Saved entries:
====
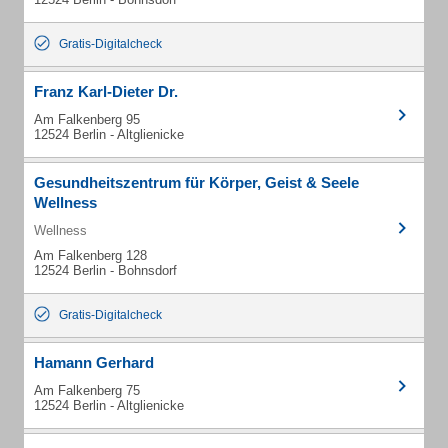
Gratis-Digitalcheck
Franz Karl-Dieter Dr.
Am Falkenberg 95
12524 Berlin - Altglienicke
Gesundheitszentrum für Körper, Geist & Seele
Wellness
Wellness
Am Falkenberg 128
12524 Berlin - Bohnsdorf
Gratis-Digitalcheck
Hamann Gerhard
Am Falkenberg 75
12524 Berlin - Altglienicke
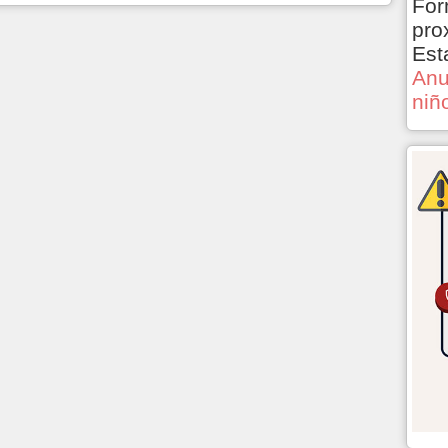
For
pro
Est
Anu
niñ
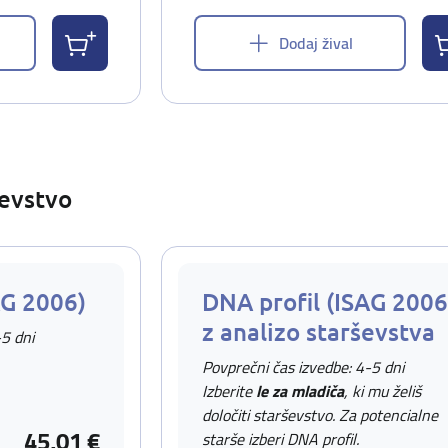
Dodaj žival
ševstvo
AG 2006)
DNA profil (ISAG 2006
z analizo starševstva
-5 dni
Povprečni čas izvedbe: 4-5 dni
Izberite
le za mladiča
, ki mu želiš
določiti starševstvo. Za potencialne
45,01 €
starše izberi DNA profil.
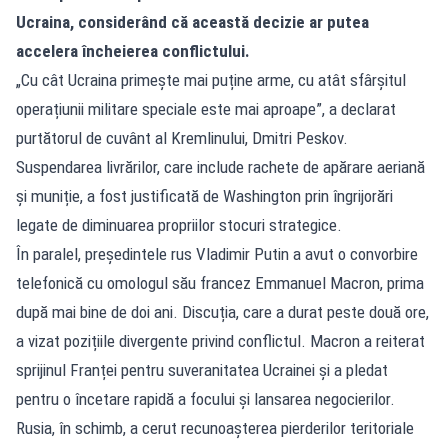
Ucraina, considerând că această decizie ar putea
accelera încheierea conflictului.
„Cu cât Ucraina primește mai puține arme, cu atât sfârșitul
operațiunii militare speciale este mai aproape”, a declarat
purtătorul de cuvânt al Kremlinului, Dmitri Peskov.
Suspendarea livrărilor, care include rachete de apărare aeriană
și muniție, a fost justificată de Washington prin îngrijorări
legate de diminuarea propriilor stocuri strategice.
În paralel, președintele rus Vladimir Putin a avut o convorbire
telefonică cu omologul său francez Emmanuel Macron, prima
după mai bine de doi ani. Discuția, care a durat peste două ore,
a vizat pozițiile divergente privind conflictul. Macron a reiterat
sprijinul Franței pentru suveranitatea Ucrainei și a pledat
pentru o încetare rapidă a focului și lansarea negocierilor.
Rusia, în schimb, a cerut recunoașterea pierderilor teritoriale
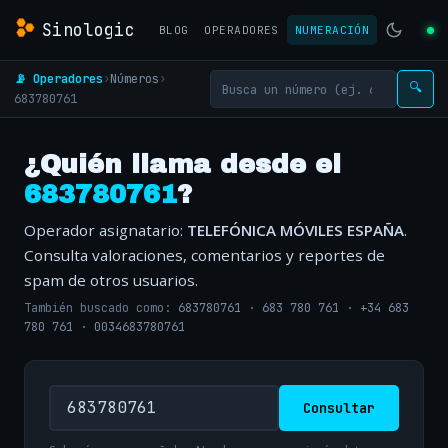
Sinologic
BLOG
OPERADORES
NUMERACIÓN
📡 Operadores
›
Números
›
🔍
683780761
¿Quién llama desde el
683780761
?
Operador asignatario:
TELEFÓNICA MÓVILES ESPAÑA
.
Consulta valoraciones, comentarios y reportes de
spam de otros usuarios.
También buscado como:
683780761
·
683 780 761
·
+34 683
780 761
·
0034683780761
Consultar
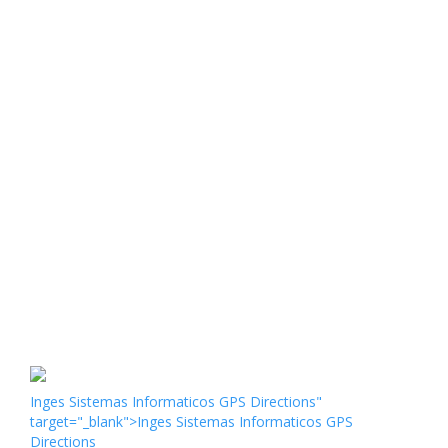
Inges Sistemas Informaticos GPS Directions"
target="_blank">Inges Sistemas Informaticos GPS
Directions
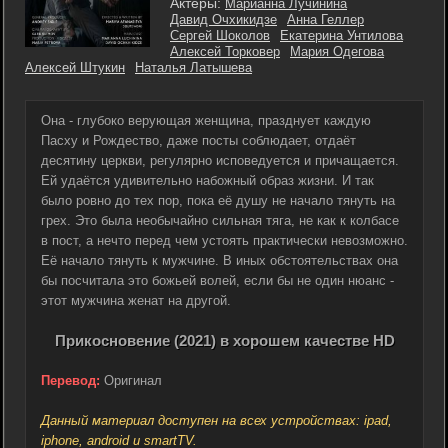
Актеры:
Марианна Лучинина
Давид Очхикидзе
Анна Геллер
Сергей Шоколов
Екатерина Унтилова
Алексей Торковер
Мария Одегова
Алексей Штукин
Наталья Латышева
Она - глубоко верующая женщина, празднует каждую
Пасху и Рождество, даже посты соблюдает, отдаёт
десятину церкви, регулярно исповедуется и причащается.
Ей удаётся удивительно набожный образ жизни. И так
было ровно до тех пор, пока её душу не начало тянуть на
грех. Это была необычайно сильная тяга, не как к колбасе
в пост, а нечто перед чем устоять практически невозможно.
Её начало тянуть к мужчине. В иных обстоятельствах она
бы посчитала это божьей волей, если бы не один нюанс -
этот мужчина женат на другой.
Прикосновение (2021) в хорошем качестве HD
Перевод:
Оригинал
Данный материал доступен на всех устройствах: ipad,
iphone, android и smartTV.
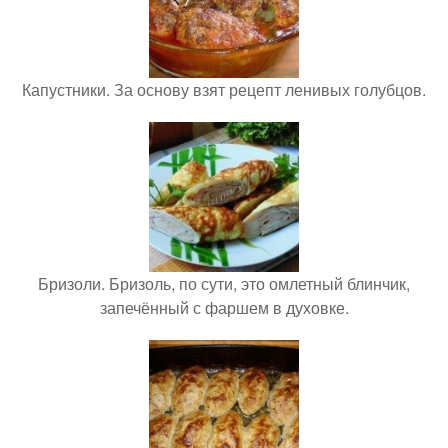
Капустники. За основу взят рецепт ленивых голубцов.
Бризоли. Бризоль, по сути, это омлетный блинчик,
запечённый с фаршем в духовке.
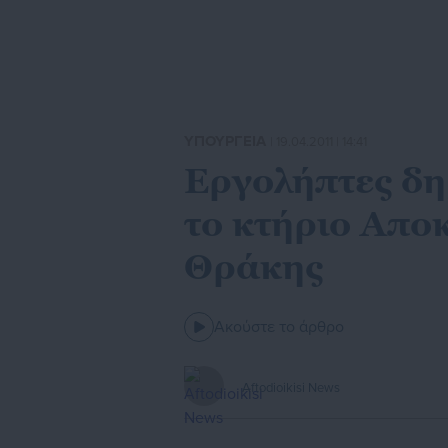
ΥΠΟΥΡΓΕΙΑ
| 19.04.2011 | 14:41
Εργολήπτες δη
το κτήριο Απο
Θράκης
Ακούστε το άρθρο
Aftodioikisi News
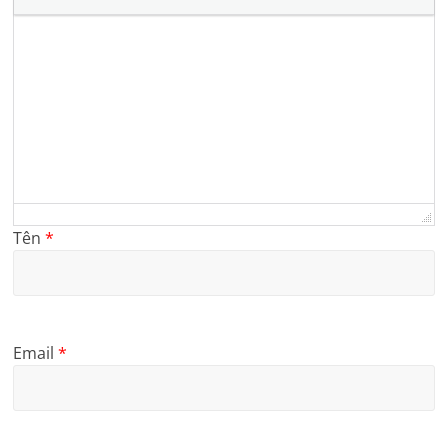
Tên
*
Email
*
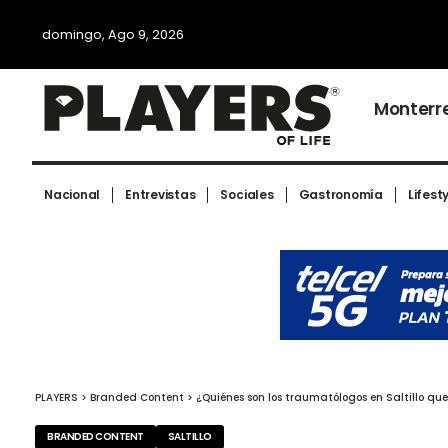
domingo, Ago 9, 2026
Monterr
Nacional
Entrevistas
Sociales
Gastronomía
Lifest
PLAYERS
>
Branded Content
>
¿Quiénes son los traumatólogos en Saltillo q
BRANDED CONTENT
SALTILLO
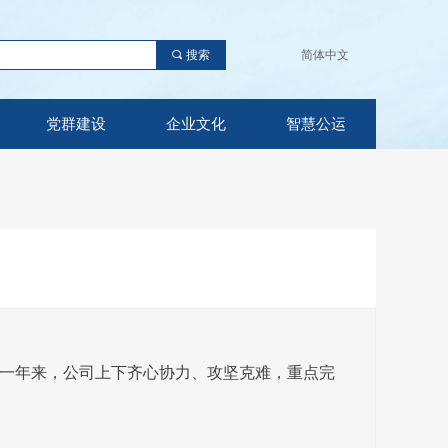
끠
搜索
简体中文
党群建设
企业文化
智慧公运
内。一年来，公司上下齐心协力、攻坚克难，重点完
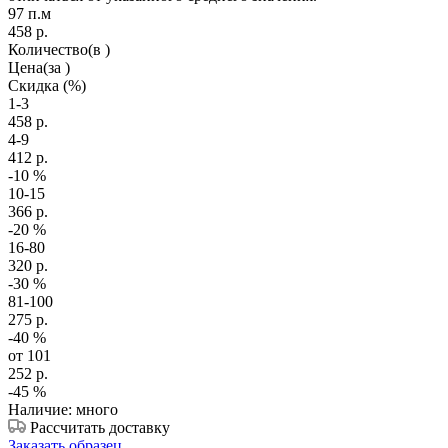
97 п.м
458
р.
Количество
(в )
Цена
(за )
Скидка
(%)
1-3
458
р.
4-9
412
р.
-10
%
10-15
366
р.
-20
%
16-80
320
р.
-30
%
81-100
275
р.
-40
%
от 101
252
р.
-45
%
Наличие: много
Рассчитать доставку
Заказать образец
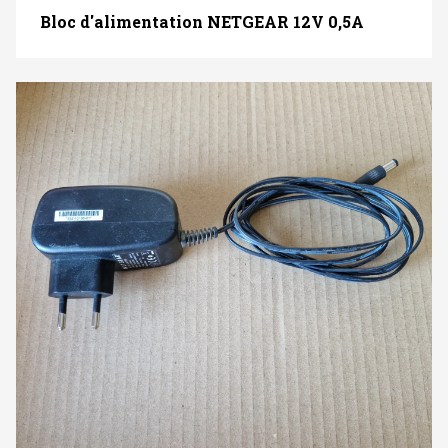
Bloc d'alimentation NETGEAR 12V 0,5A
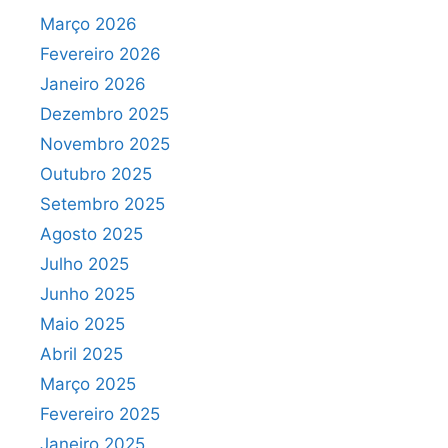
Março 2026
Fevereiro 2026
Janeiro 2026
Dezembro 2025
Novembro 2025
Outubro 2025
Setembro 2025
Agosto 2025
Julho 2025
Junho 2025
Maio 2025
Abril 2025
Março 2025
Fevereiro 2025
Janeiro 2025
====
Task: Of the entries above, repeat exactly the lines between the line with "Наталья Латышева" and the line with "бы посчитала это", inclusive, and no others.

Written response:
Наталья Латышева
Она - глубоко верующая женщина, празднует каждую
Пасху и Рождество, даже посты соблюдает, отдаёт
десятину церкви, регулярно исповедуется и причащается.
Ей удаётся удивительно набожный образ жизни. И так
было ровно до тех пор, пока её душу не начало тянуть на
грех. Это была необычайно сильная тяга, не как к колбасе
в пост, а нечто перед чем устоять практически невозможно.
Её начало тянуть к мужчине. В иных обстоятельствах она
бы посчитала это божьей волей, если бы не один нюанс -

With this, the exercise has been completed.